Search term "click": copy each line of the data containing it.

■ Data to examine:

· · ·

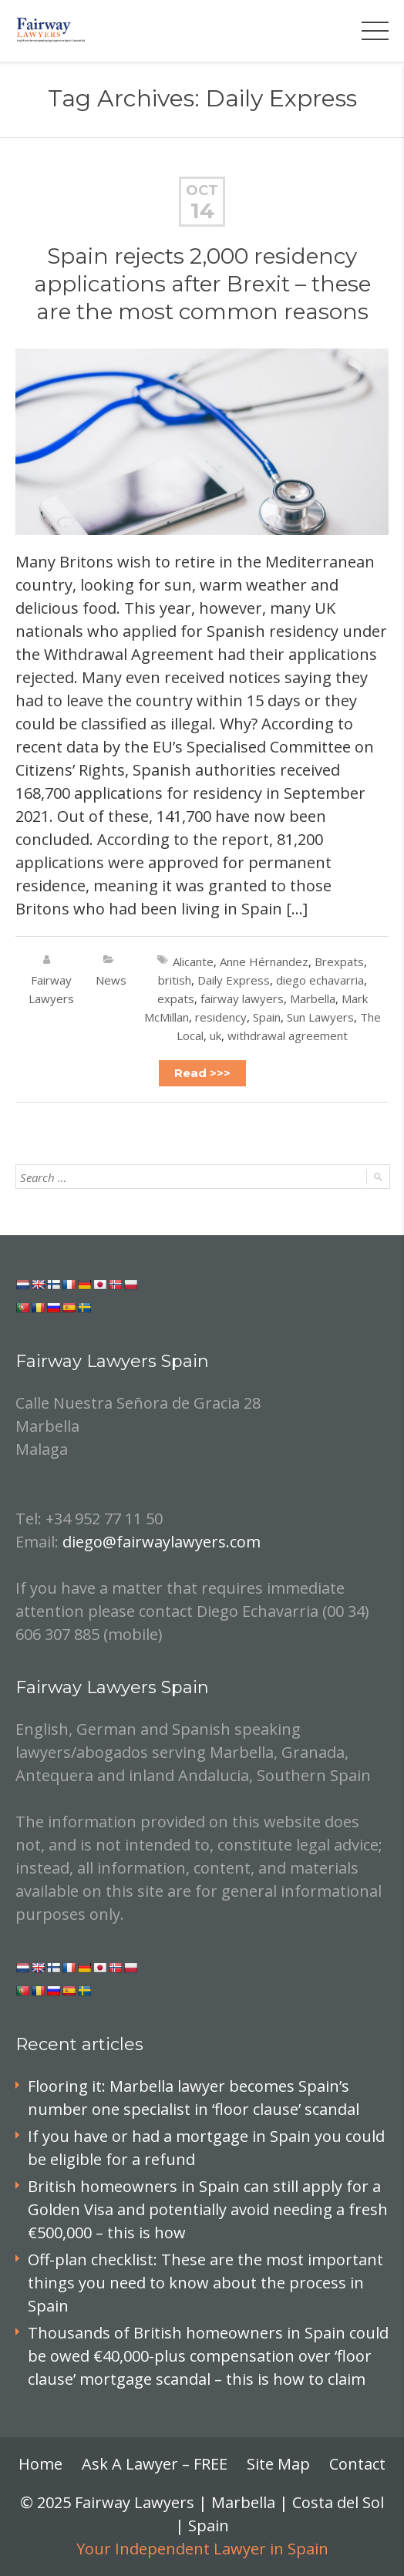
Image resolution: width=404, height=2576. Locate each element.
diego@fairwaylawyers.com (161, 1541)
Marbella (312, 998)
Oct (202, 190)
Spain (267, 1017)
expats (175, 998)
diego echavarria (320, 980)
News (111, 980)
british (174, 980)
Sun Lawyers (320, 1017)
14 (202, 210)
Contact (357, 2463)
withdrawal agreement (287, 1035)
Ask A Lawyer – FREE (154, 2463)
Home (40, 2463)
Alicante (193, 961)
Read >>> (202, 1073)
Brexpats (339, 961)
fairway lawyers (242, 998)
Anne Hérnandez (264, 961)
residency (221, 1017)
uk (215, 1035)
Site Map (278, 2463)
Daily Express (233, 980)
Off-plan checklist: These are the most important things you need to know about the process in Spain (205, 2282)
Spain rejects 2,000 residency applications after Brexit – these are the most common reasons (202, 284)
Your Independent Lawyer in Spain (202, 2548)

· · ·

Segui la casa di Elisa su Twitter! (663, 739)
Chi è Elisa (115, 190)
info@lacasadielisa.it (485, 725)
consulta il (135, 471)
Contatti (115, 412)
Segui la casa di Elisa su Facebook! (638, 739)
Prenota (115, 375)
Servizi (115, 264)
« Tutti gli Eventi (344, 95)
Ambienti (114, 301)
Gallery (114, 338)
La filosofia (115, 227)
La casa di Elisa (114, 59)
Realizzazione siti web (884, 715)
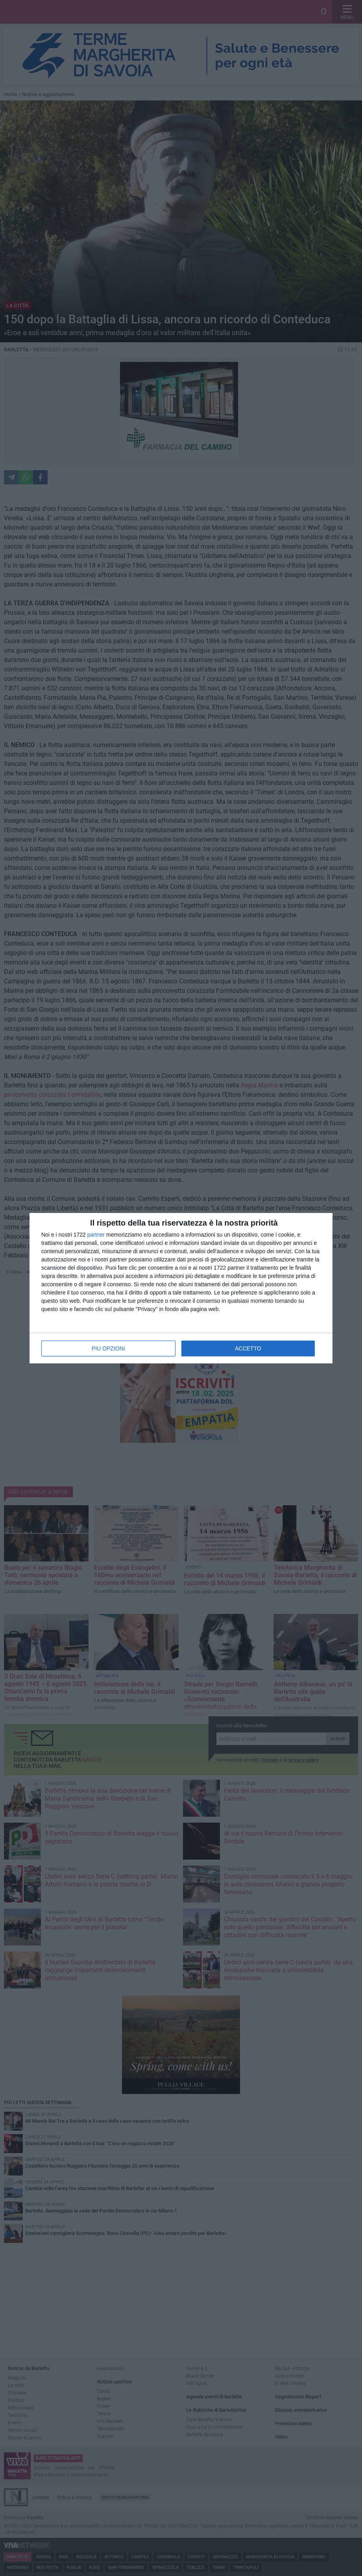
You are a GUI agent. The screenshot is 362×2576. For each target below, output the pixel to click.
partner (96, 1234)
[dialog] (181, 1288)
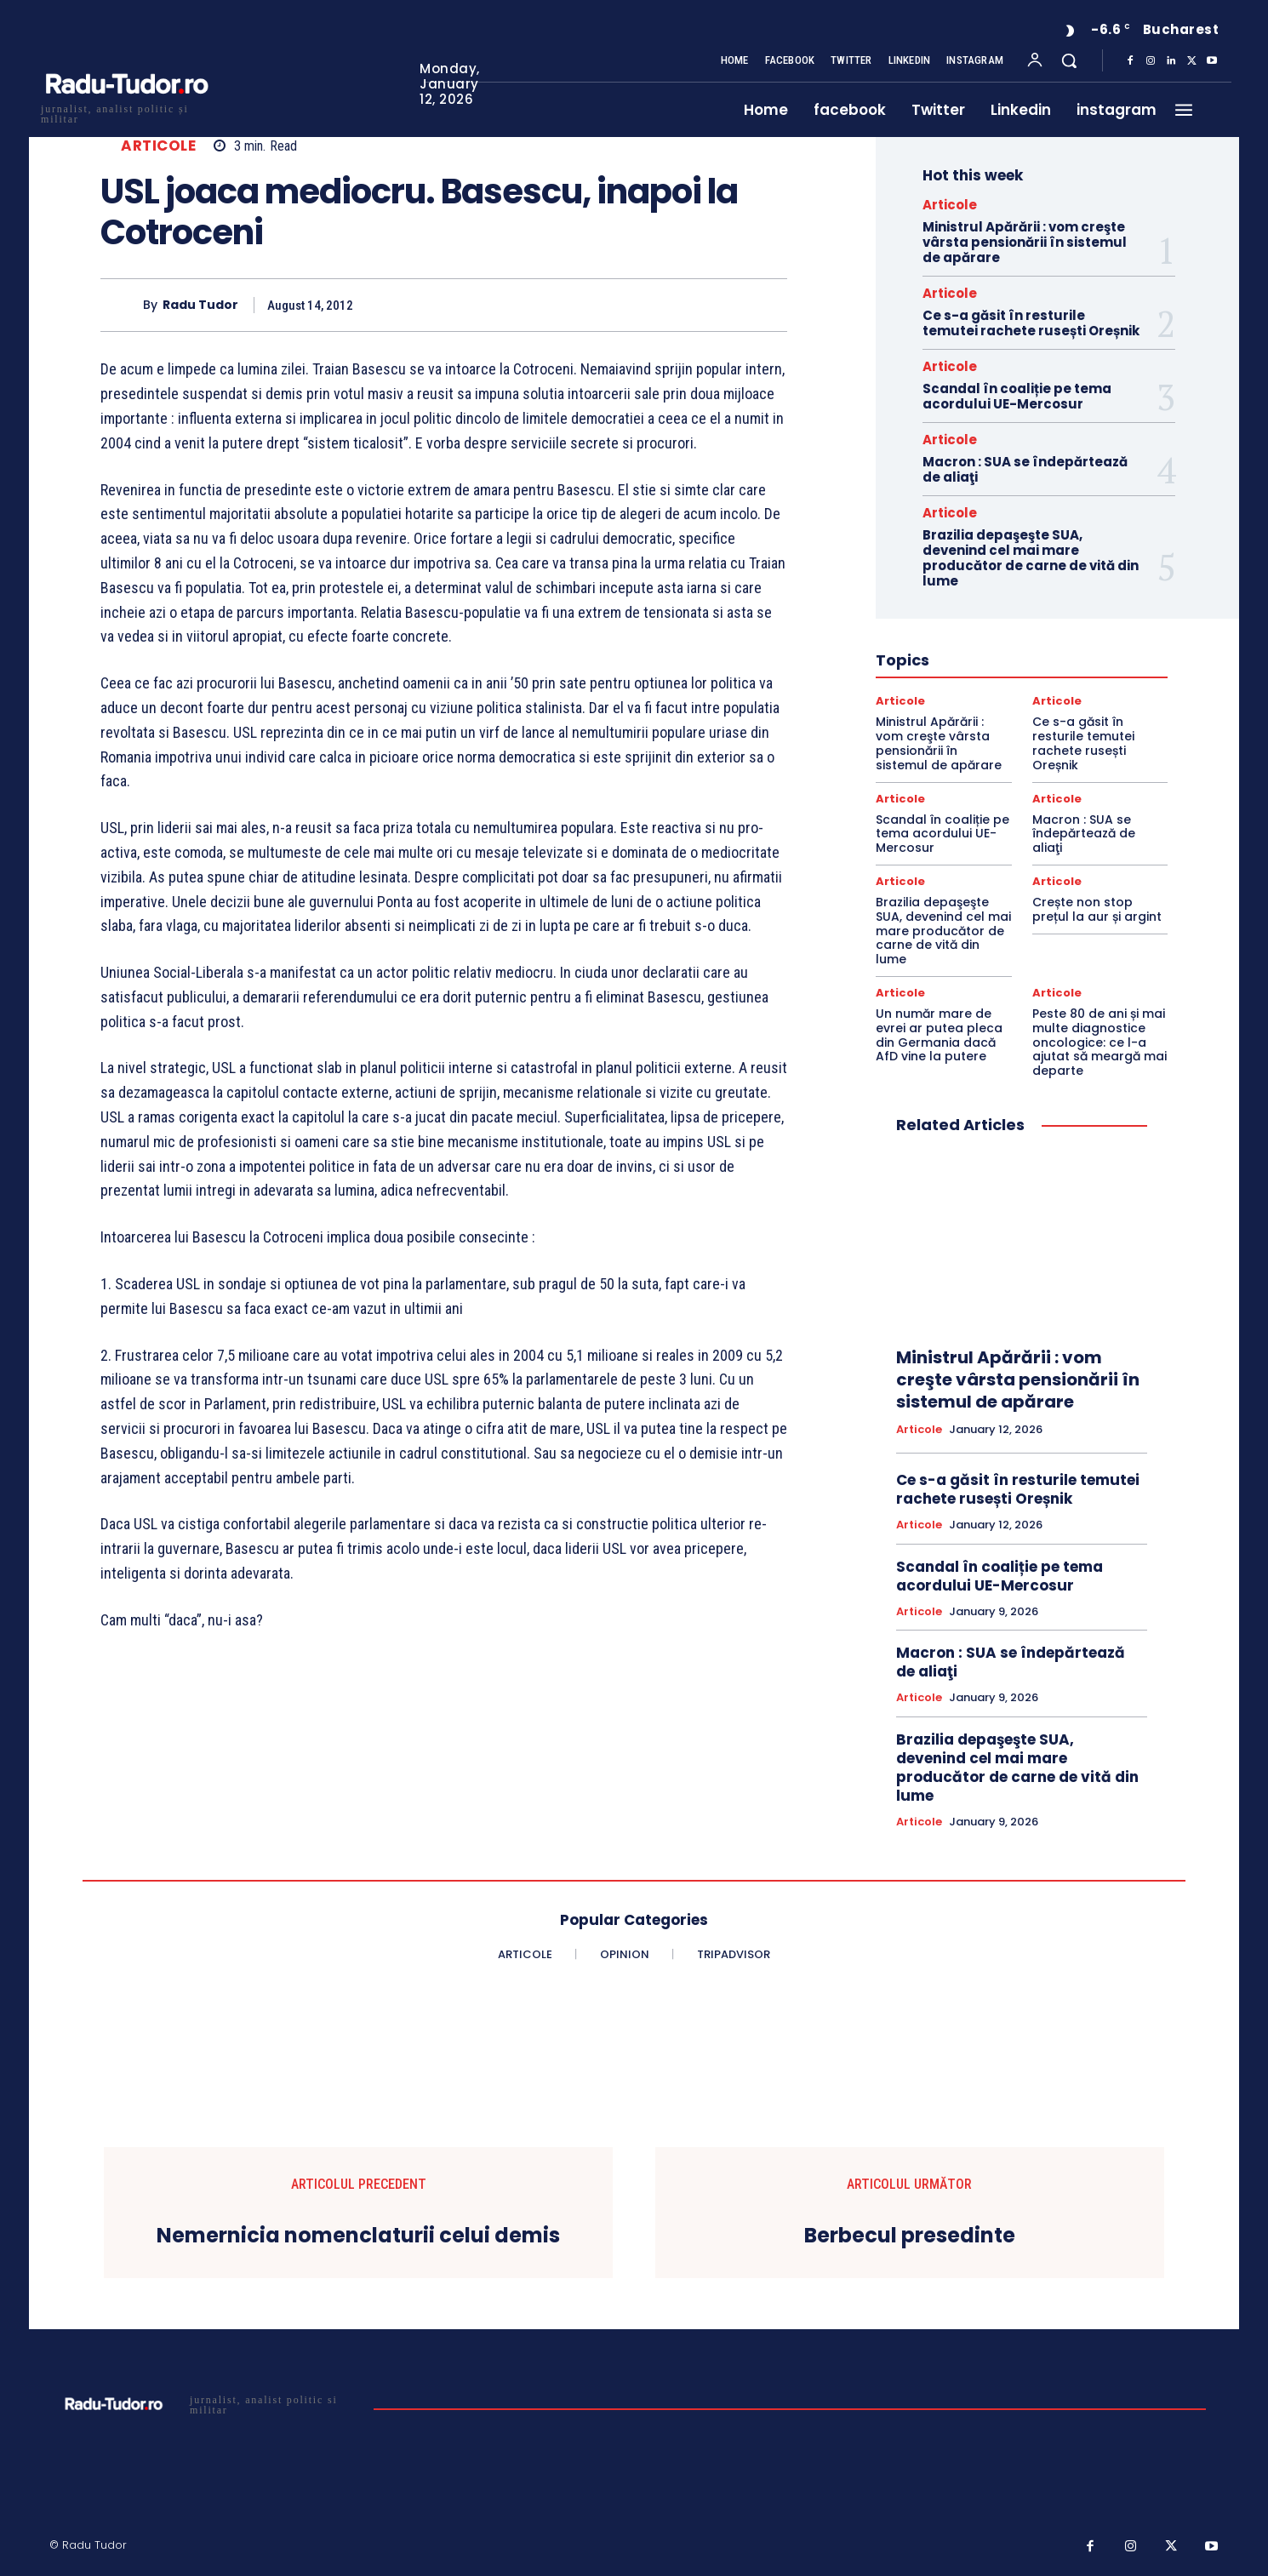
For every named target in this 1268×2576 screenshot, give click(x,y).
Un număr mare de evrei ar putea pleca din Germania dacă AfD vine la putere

· · ·

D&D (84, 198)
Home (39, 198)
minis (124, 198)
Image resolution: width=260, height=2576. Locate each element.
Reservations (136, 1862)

· · ·

■ The completed task:
You are a GUI agent. The screenshot is 362×2576. For each target below, output the pixel to click.
For every named target in this 1268×2576 screenshot, give click(x,y).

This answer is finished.